Preparazione dei rimedi omeopatici e loro formulazioni

La preparazione dei rimedi deve seguire procedure codificate che garantiscano l’assenza di tossicità e la reale efficacia.
 

La tintura madre (TM)

Si parte sempre dalla tintura madre (TM), che risulta dalla macerazione in alcool della sostanza originale. Per i vegetali si utilizza la pianta intera, fresca, coltivata seguendo precise regole e nel momento di massimo sviluppo vegetativo. Talora vengono invece utilizzate solo alcune parti. In ogni caso la pianta o la sua parte deve essere lavorata entro le 48 ore dalla raccolta.

Diluizioni e dinamizzazioni

Una volta ottenuta la tintura madre è possibile diluirla in un flacone contenente alcool in un rapporto di 1 goccia di TM per 99 gocce di alcool (diluizione 1/100), il liquido viene quindi dinamizzato scuotendo il falcone verticalmente per un certo numero di volte.  Con questo procedimento si ottiene la prima diluizione . . .

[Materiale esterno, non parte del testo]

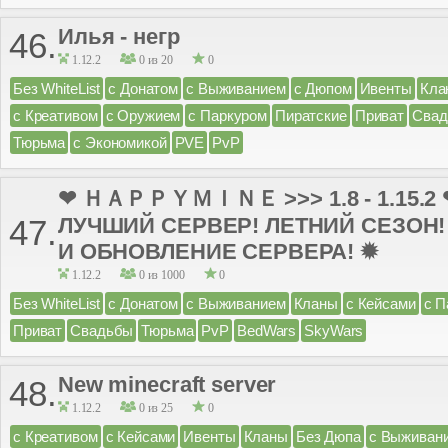
Илья - негр
46.
1.12.2
0 из 20
0
Без WhiteList
с Донатом
с Выживанием
с Дюпом
Ивенты
Кла
с Креативом
с Оружием
с Паркуром
Пиратские
Приват
Сва
Тюрьма
с Экономикой
PVE
PvP
❤ ＨＡＰＰＹＭＩＮＥ >>> 1.8 - 1.15.2
ЛУЧШИЙ СЕРВЕР! ЛЕТНИЙ СЕЗОН!
47.
И ОБНОВЛЕНИЕ СЕРВЕРА! ✹
1.12.2
0 из 1000
0
Без WhiteList
с Донатом
с Выживанием
Кланы
с Кейсами
с П
Приват
Свадьбы
Тюрьма
PvP
BedWars
SkyWars
New minecraft server
48.
1.12.2
0 из 25
0
с Креативом
с Кейсами
Ивенты
Кланы
Без Дюпа
с Выживан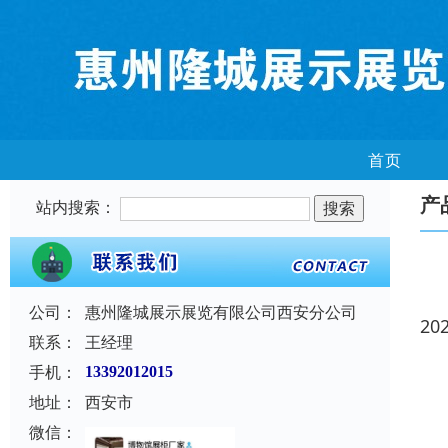
首页
产
站内搜索：
公司：
惠州隆城展示展览有限公司西安分公司
20
联系：
王经理
手机：
13392012015
地址：
西安市
微信：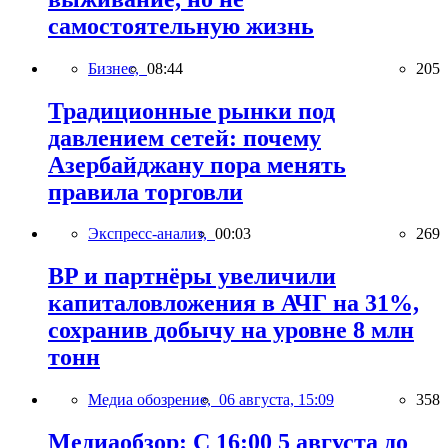
самостоятельную жизнь
Бизнес,
08:44
205
Традиционные рынки под
давлением сетей: почему
Азербайджану пора менять
правила торговли
Экспресс-анализ,
00:03
269
BP и партнёры увеличили
капиталовложения в АЧГ на 31%,
сохранив добычу на уровне 8 млн
тонн
Медиа обозрение,
06 августа, 15:09
358
Медиаобзор: С 16:00 5 августа до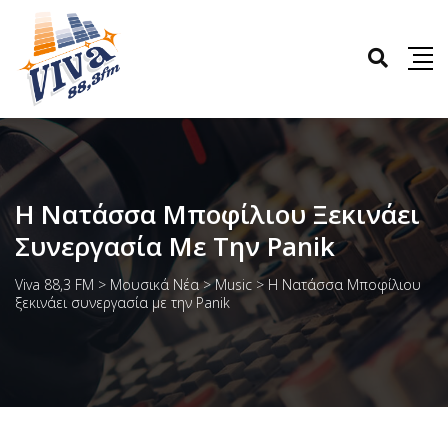
H Νατάσσα Μποφίλιου Ξεκινάει
Συνεργασία Με Την Panik
Viva 88,3 FM
>
Μουσικά Νέα
>
Music
>
H Νατάσσα Μποφίλιου
ξεκινάει συνεργασία με την Panik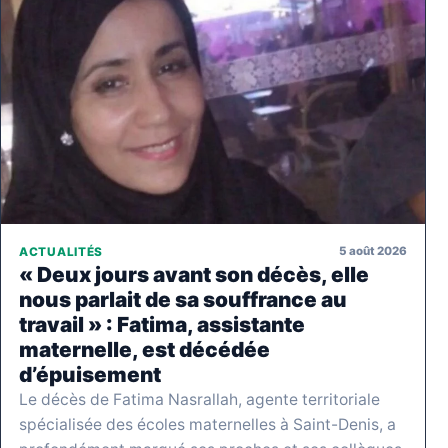
5 août 2026
ACTUALITÉS
« Deux jours avant son décès, elle
nous parlait de sa souffrance au
travail » : Fatima, assistante
maternelle, est décédée
d’épuisement
Le décès de Fatima Nasrallah, agente territoriale
spécialisée des écoles maternelles à Saint-Denis, a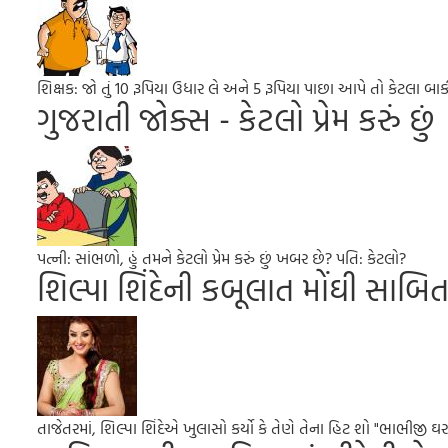
શિક્ષક: જો તું 10 રૂપિયા ઉધાર લે અને 5 રૂપિયા પાછા આપે તો કેટલા બાકી
ગુજરાતી જોક્સ - કેટલો પ્રેમ કરું છું
પત્ની: સાંભળો, હું તમને કેટલો પ્રેમ કરું છું ખબર છે? પતિ: કેટલો?
શિલ્પા શિંદેની કબૂલાત મોંઘી સાબિત
તાજેતરમાં, શિલ્પા શિંદેએ ખુલાસો કર્યો કે તેણે તેના હિટ શો "ભાભીજી ઘર પ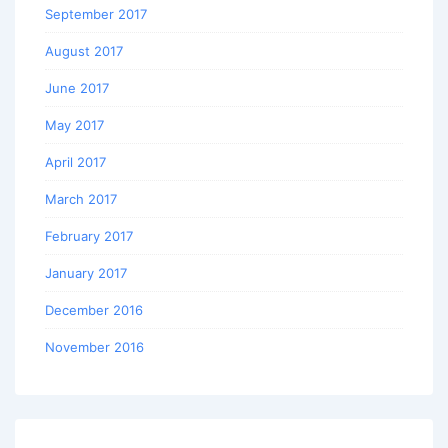
September 2017
August 2017
June 2017
May 2017
April 2017
March 2017
February 2017
January 2017
December 2016
November 2016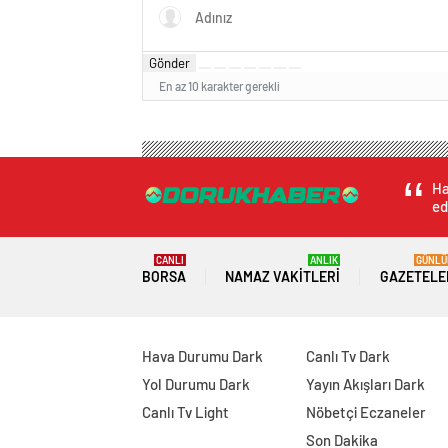
Gönder
En az 10 karakter gerekli
Ha
ed
CANLI
ANLIK
GÜNLÜ
BORSA
NAMAZ VAKITLERI
GAZETELE
Hava Durumu Dark
Canlı Tv Dark
Yol Durumu Dark
Yayın Akışları Dark
Canlı Tv Light
Nöbetçi Eczaneler
Son Dakika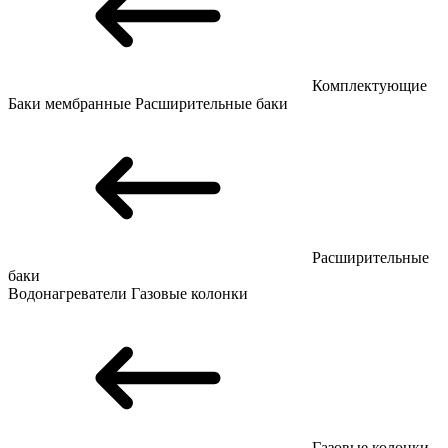
Комплектующие
Баки мембранные
Расширительные баки
Расширительные
баки
Водонагреватели
Газовые колонки
Газовые колонки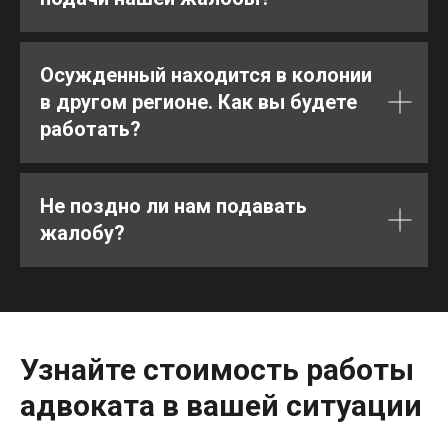
Осужденный находится в колонии
в другом регионе. Как вы будете
работать?
Не поздно ли нам подавать
жалобу?
Узнайте стоимость работы
адвоката в вашей ситуации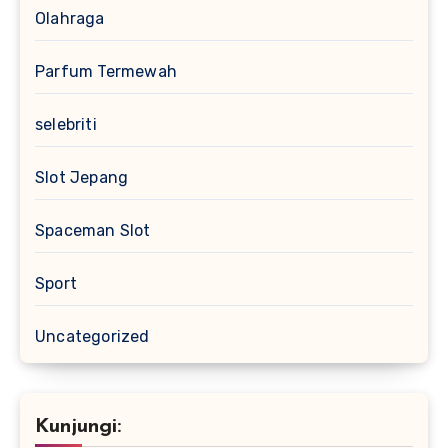
Olahraga
Parfum Termewah
selebriti
Slot Jepang
Spaceman Slot
Sport
Uncategorized
Kunjungi: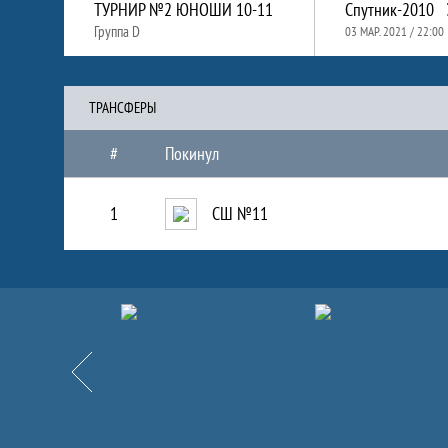
ТУРНИР №2 ЮНОШИ 10-11
Cпутник-2010
Группа D
03 МАР. 2021 / 22:00
ТРАНCФЕРЫ
#
Покинул
1
СШ №11
Партнёры
Назад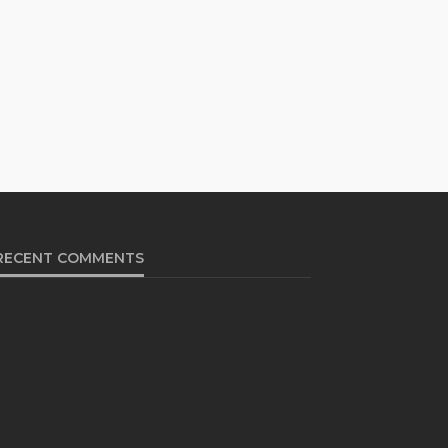
RECENT COMMENTS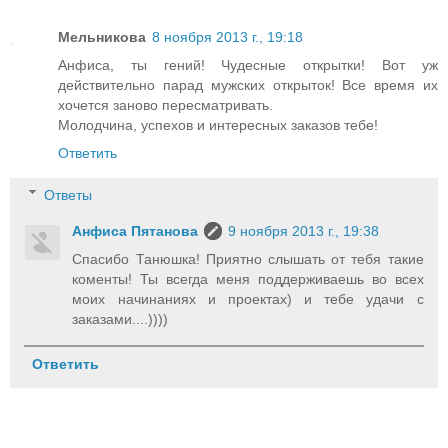
Мельникова
8 ноября 2013 г., 19:18
Анфиса, ты гений! Чудесные открытки! Вот уж
действительно парад мужских открыток! Все время их
хочется заново пересматривать.
Молодчина, успехов и интересных заказов тебе!
Ответить
Ответы
Анфиса Пятанова
9 ноября 2013 г., 19:38
Спасибо Танюшка! Приятно слышать от тебя такие
коменты! Ты всегда меня поддерживаешь во всех
моих начинаниях и проектах) и тебе удачи с
заказами....))))
Ответить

Centesimale hahnemanniana, che viene abbreviata con 1 CH. Per ottenere le diluizioni successive si prende una goccia del liquido così ottenuto, si mette in un flacone con 99 gocce di alcool e si ripete la dinamizzazione: si giunge così alla 2 CH. Si può poi procedere di questo passo fino a diluizioni molto elevate, bisogna ricordare che dopo la 12 CH non “esiste” più la sostanza di partenza nella diluizione ottenuta, ma permane invece un’immagine energetica di quella sostanza.
 
Esistono inoltre le diluizioni:
 
Decimale Hahnemanniane = DH  (D10 = 10-10 = 1/1010) in cui il rapporto soluto (T.M.)/solvente (alcol 70°) è 1:10  per la dinamizzazione si effettuano10 scosse per passaggio.
 
Korsakoviane = K  Si effettuano progressivi svuotamenti/riempimenti del flacone (considerata come unitaria la soluzione che rimane adesa alle pareti del flacone svuotato) in queste diluizioni il rapporto soluto (T.M.)/solvente (alcol 70°) è 1:100 e per la dinamizzazione si effettuano 100 scosse per passaggio.
 

Forme farmaceutiche dell’omeopatia Classica

  • Granuli (tubo granuli). Nucleo centrale di saccarosio ricoperto di lattosio, impregnato della diluizione omeopatica
  • Globuli (tubo dose)
  • Capsule gelatinose contenenti globuli
  • Gocce: soluzione idro-alcolica al 30% circa
  • Supposte: glicerina come veicolo del rimedio.
  • Fiale orali (soluzione idro-acolica al 15% – Soluzione fisiologica – Acqua bidistillata)
  • Compresse: lattosio + Mg Stearato.